Pick every line with "panel" from the material below.

^^^^^^^^^^^^^^^^

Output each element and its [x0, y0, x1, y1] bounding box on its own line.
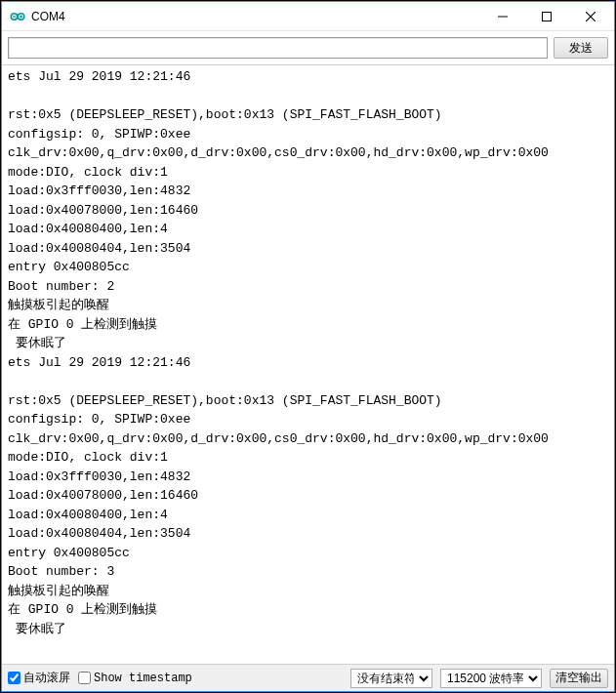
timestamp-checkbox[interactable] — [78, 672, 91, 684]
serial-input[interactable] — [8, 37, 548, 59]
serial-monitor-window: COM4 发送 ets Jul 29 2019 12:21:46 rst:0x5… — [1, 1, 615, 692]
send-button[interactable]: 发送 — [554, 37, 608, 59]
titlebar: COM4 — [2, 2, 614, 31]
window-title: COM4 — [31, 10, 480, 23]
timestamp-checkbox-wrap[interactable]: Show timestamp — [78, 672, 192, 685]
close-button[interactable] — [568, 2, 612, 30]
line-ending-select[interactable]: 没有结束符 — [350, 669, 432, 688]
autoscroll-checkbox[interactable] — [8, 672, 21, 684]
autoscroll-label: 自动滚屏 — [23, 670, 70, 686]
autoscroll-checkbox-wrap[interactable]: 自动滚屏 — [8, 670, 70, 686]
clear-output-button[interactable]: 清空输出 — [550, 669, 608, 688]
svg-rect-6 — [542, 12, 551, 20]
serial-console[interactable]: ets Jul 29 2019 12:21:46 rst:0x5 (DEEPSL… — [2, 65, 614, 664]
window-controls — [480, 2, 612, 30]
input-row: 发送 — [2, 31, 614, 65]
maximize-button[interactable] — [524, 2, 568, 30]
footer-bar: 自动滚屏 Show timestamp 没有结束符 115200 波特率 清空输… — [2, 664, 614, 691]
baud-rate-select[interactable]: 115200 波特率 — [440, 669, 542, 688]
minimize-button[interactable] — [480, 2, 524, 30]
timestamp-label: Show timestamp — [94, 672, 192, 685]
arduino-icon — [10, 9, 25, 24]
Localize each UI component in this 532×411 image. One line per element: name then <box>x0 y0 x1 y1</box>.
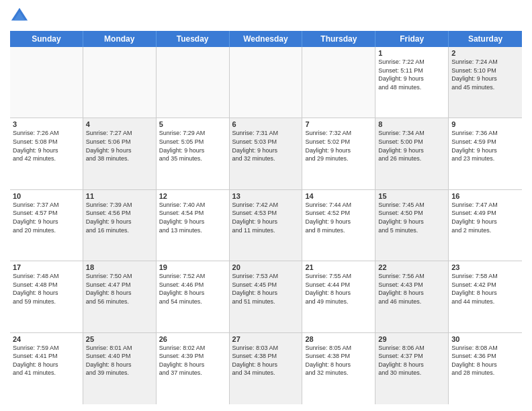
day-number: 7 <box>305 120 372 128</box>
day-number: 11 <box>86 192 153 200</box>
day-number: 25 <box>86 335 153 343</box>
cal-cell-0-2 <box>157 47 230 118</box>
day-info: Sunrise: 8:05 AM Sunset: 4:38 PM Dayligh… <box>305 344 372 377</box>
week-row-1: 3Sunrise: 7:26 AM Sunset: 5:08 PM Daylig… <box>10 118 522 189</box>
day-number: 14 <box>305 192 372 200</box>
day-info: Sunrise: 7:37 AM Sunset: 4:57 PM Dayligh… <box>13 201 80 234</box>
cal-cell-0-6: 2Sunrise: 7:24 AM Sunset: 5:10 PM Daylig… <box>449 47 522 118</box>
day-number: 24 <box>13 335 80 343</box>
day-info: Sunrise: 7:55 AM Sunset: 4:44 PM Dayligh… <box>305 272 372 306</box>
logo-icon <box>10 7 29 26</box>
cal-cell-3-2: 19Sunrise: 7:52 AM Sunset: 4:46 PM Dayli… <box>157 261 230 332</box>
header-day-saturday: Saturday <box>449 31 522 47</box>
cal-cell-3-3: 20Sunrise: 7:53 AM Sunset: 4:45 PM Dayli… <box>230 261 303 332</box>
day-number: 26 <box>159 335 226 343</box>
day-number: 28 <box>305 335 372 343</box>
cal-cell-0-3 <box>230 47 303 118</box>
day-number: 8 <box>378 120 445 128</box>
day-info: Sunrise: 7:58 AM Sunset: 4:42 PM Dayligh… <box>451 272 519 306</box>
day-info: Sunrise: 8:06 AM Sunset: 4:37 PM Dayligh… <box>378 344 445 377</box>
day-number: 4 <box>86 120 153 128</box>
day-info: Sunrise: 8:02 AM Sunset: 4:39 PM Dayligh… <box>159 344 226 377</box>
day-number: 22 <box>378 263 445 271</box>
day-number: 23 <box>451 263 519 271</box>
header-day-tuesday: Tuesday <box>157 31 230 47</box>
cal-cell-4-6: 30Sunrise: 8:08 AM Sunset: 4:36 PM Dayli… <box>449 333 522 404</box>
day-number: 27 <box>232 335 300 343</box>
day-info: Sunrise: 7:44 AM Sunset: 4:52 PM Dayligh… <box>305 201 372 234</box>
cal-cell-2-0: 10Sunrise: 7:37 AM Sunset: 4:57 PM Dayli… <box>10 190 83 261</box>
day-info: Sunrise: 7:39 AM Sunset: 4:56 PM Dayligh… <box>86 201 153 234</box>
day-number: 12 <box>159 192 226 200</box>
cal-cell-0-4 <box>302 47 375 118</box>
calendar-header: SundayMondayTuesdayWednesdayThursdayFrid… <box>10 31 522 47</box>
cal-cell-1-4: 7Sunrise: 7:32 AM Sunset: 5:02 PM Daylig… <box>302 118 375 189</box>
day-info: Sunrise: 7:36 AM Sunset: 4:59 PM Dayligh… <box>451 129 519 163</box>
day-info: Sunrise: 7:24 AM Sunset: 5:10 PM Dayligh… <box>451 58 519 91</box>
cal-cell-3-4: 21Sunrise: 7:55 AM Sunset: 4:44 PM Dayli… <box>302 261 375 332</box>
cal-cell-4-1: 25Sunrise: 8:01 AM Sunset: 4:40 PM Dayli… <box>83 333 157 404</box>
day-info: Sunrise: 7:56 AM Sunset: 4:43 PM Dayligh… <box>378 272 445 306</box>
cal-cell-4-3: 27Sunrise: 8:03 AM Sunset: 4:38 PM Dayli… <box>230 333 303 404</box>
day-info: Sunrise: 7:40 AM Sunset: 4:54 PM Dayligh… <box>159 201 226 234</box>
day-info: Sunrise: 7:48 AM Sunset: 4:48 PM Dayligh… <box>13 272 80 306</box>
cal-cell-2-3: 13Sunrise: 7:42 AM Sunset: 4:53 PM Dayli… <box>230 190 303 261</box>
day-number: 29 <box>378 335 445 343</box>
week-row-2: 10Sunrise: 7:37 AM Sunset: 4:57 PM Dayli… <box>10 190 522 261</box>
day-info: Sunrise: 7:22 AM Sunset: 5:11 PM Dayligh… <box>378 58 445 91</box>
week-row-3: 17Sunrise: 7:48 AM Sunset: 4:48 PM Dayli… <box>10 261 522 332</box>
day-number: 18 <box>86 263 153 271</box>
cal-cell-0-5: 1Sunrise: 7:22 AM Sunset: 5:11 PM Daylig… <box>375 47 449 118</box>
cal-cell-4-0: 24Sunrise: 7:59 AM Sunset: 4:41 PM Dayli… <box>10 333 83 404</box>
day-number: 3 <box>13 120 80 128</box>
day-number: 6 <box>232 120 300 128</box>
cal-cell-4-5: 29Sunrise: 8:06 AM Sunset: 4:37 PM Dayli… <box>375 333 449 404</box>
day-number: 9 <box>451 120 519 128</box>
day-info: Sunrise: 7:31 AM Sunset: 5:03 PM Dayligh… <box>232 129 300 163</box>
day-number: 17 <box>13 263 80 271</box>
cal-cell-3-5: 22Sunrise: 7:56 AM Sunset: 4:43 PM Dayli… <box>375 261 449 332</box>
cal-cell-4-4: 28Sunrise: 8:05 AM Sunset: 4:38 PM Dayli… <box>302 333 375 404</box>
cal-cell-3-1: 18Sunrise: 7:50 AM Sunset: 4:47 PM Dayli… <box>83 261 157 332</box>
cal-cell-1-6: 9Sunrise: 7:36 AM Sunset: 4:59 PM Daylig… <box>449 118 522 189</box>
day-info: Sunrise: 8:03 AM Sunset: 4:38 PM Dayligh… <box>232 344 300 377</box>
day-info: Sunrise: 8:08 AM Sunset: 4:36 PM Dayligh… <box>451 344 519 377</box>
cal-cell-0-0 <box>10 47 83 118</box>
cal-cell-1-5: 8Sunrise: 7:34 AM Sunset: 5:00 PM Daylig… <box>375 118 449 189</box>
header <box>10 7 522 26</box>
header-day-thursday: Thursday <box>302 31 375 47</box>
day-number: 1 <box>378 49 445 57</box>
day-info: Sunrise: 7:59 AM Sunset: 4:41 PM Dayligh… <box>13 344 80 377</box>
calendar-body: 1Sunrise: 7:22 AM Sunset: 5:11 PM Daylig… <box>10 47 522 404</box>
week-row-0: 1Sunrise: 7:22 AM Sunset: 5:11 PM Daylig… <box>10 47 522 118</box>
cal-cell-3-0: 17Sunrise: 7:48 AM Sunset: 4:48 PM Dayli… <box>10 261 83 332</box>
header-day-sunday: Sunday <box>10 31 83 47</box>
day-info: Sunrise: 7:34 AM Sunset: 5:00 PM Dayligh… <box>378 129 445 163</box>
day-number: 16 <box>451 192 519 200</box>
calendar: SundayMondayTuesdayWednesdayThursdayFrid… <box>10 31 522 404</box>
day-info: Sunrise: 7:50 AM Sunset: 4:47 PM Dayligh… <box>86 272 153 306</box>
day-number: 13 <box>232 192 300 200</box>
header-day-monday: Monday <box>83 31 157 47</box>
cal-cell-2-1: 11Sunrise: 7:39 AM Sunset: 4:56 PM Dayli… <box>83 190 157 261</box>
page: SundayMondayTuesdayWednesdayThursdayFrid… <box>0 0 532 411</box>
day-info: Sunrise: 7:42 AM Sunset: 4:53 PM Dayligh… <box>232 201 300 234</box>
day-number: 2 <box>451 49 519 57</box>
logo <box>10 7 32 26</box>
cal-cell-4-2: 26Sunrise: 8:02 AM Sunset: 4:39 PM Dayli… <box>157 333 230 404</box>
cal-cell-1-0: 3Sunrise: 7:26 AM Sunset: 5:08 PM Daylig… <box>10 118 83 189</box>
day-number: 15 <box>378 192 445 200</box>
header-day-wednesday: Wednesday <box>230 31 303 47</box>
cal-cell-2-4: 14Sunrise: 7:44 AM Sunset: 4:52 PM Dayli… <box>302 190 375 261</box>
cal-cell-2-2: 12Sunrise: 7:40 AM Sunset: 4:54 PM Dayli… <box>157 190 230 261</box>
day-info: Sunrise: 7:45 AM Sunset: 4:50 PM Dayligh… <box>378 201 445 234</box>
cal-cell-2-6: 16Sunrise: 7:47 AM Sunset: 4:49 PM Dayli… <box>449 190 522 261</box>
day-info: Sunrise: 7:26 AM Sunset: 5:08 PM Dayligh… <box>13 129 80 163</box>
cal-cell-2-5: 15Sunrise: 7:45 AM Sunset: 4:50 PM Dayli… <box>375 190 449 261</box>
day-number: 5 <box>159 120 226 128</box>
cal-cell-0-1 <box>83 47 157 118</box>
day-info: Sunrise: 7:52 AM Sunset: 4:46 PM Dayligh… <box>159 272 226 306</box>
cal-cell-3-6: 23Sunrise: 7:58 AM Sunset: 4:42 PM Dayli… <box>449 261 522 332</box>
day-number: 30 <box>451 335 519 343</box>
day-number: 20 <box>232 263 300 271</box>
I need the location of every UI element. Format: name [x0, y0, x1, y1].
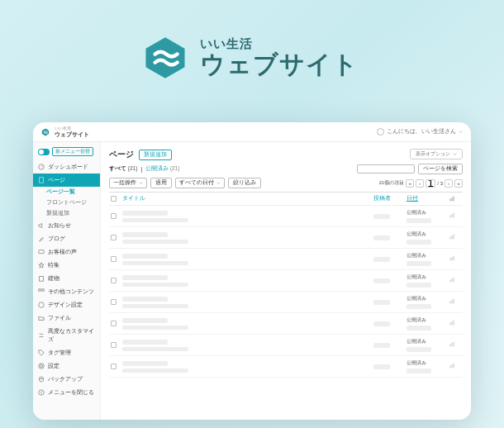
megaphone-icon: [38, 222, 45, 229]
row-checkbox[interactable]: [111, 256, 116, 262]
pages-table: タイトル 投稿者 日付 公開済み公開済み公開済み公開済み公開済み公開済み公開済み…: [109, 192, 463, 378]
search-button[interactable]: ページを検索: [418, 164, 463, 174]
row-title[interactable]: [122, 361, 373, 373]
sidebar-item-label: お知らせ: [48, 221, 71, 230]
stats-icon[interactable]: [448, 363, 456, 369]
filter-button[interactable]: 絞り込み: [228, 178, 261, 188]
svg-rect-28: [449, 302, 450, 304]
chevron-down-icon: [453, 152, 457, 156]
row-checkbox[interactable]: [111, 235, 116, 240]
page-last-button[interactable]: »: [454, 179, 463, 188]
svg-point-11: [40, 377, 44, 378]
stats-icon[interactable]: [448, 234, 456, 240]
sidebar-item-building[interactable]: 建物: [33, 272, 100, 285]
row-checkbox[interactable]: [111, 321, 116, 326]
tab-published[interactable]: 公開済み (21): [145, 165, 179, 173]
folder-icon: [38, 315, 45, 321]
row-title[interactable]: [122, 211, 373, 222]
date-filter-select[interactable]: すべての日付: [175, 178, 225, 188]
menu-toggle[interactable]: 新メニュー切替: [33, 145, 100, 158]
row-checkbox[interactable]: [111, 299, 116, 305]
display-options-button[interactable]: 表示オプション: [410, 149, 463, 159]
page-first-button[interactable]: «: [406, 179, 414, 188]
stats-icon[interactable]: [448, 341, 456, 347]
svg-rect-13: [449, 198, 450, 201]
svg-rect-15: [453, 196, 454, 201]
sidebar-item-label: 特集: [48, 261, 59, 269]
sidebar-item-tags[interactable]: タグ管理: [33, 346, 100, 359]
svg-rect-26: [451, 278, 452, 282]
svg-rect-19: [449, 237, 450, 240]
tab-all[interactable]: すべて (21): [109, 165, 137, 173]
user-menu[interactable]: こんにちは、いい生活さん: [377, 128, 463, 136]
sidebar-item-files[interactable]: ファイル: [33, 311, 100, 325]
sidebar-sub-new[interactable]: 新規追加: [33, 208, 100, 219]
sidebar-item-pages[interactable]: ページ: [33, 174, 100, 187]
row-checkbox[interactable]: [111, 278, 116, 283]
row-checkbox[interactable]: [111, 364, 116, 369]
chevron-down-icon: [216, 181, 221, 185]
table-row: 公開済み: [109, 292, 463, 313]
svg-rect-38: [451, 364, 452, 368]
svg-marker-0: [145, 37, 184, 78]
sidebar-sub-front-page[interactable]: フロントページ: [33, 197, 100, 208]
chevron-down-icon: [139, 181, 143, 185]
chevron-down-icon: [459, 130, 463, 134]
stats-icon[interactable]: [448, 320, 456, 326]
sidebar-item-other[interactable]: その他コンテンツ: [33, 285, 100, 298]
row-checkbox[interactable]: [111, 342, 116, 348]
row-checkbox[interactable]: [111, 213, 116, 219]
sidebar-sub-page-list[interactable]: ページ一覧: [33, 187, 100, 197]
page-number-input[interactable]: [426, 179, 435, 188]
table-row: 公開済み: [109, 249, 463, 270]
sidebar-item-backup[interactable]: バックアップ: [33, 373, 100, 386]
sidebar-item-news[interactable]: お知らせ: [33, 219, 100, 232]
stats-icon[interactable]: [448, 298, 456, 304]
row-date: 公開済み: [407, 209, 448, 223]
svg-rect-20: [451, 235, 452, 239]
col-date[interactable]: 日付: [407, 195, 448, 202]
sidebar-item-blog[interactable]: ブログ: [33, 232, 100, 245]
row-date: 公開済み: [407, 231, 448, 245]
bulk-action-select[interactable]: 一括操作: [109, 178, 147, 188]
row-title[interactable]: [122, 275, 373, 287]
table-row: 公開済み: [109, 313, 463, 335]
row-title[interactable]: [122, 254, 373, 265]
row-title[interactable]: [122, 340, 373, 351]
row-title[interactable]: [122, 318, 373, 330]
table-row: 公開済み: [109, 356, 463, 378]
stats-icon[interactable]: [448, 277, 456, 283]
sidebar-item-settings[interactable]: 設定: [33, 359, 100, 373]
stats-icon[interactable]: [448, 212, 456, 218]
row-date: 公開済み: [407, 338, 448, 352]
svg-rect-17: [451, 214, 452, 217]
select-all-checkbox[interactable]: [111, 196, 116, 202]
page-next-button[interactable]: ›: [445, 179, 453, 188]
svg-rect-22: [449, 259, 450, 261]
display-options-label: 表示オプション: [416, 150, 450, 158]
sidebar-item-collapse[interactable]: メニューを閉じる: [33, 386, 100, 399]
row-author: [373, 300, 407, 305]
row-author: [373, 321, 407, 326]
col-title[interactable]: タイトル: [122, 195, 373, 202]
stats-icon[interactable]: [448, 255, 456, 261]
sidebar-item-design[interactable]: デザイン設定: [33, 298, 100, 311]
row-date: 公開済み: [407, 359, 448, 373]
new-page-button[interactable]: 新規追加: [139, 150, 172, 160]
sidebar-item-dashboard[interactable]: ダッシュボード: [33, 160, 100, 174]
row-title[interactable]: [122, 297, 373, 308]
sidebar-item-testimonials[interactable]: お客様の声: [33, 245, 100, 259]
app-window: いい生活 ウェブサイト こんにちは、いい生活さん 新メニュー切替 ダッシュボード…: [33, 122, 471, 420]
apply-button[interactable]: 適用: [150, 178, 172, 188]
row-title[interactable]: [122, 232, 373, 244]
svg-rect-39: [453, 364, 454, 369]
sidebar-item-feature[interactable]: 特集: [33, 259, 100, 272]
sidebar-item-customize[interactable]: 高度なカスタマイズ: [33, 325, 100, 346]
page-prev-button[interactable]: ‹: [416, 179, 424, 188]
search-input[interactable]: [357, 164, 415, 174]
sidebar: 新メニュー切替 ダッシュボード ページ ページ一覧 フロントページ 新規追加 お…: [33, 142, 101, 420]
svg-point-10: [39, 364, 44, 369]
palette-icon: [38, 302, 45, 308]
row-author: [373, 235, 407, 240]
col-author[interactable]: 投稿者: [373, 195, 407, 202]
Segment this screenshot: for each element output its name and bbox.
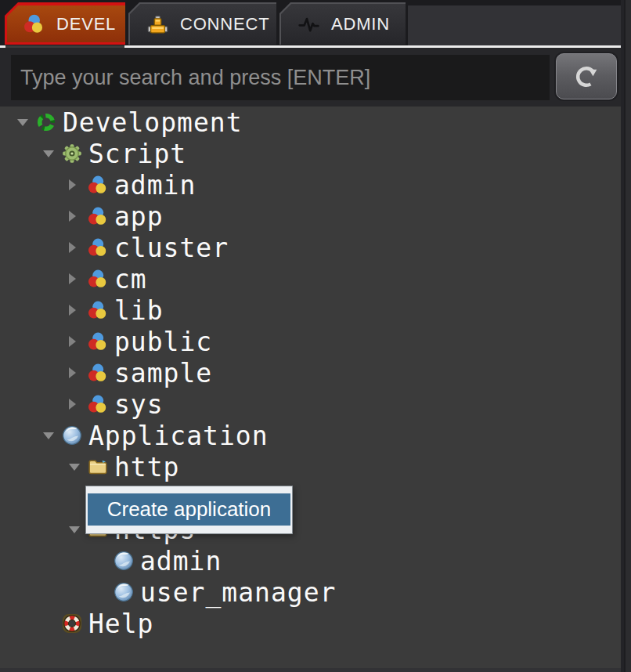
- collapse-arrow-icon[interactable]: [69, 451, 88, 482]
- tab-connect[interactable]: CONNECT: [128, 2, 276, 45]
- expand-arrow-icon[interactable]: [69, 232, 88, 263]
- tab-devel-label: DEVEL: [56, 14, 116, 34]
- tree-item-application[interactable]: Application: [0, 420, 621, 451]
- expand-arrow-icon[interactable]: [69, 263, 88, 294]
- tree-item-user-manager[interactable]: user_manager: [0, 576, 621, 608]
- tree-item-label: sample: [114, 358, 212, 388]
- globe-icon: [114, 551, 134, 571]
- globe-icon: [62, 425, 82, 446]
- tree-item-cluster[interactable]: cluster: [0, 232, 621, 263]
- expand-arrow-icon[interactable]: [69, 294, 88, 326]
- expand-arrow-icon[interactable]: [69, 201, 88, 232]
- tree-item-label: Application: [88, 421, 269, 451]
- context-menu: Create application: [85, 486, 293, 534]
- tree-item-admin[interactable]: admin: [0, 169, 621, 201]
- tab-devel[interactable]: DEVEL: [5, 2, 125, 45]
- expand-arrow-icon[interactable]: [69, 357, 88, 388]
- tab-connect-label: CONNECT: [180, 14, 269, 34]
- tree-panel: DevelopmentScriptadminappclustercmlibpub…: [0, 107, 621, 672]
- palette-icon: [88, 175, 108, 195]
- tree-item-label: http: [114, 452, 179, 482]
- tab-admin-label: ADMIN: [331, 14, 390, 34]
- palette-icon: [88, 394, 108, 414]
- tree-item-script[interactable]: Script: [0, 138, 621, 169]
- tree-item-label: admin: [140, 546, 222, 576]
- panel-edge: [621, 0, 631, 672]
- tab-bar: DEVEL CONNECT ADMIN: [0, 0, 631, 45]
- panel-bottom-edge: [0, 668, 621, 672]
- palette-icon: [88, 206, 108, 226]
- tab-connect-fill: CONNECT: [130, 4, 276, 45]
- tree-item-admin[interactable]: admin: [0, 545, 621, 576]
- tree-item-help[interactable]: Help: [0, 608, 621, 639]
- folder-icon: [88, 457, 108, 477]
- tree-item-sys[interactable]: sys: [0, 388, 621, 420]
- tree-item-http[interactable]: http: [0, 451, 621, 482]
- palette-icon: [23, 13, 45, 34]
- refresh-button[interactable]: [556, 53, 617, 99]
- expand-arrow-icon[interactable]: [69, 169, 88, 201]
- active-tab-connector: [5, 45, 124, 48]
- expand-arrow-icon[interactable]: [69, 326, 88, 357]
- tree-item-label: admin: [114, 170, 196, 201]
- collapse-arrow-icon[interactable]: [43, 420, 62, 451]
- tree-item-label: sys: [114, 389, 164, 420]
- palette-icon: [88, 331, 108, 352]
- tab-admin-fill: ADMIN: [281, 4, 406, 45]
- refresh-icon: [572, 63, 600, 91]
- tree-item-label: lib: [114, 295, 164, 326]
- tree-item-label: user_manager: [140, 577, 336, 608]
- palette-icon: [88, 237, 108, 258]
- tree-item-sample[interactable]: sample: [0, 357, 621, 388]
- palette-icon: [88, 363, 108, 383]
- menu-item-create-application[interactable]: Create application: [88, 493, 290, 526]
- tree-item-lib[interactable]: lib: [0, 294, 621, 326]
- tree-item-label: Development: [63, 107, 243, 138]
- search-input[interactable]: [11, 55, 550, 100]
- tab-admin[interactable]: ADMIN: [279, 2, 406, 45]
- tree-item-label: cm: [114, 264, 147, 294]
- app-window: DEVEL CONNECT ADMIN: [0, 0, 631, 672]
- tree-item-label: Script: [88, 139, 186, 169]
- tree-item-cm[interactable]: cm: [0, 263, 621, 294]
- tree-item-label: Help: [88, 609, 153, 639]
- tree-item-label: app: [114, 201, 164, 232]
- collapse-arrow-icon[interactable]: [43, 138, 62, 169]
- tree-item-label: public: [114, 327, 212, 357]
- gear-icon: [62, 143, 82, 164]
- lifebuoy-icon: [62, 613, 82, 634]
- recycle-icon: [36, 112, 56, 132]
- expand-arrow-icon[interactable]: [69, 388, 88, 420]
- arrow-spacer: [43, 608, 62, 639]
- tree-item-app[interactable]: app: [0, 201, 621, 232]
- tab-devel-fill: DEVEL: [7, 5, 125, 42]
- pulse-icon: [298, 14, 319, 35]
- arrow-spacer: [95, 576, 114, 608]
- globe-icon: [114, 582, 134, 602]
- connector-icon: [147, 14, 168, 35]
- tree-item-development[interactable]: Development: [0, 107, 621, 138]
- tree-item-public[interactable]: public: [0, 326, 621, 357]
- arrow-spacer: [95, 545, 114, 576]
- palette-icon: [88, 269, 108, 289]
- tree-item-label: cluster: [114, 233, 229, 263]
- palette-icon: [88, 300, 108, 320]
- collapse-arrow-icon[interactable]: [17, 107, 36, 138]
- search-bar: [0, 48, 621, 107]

^^^^^^^^^^^^^^^^

■ Your solution:
- tree-panel: DevelopmentScriptadminappclustercmlibpub…: [0, 107, 621, 672]
- panel-edge: [621, 0, 631, 672]
- panel-bottom-edge: [0, 668, 621, 672]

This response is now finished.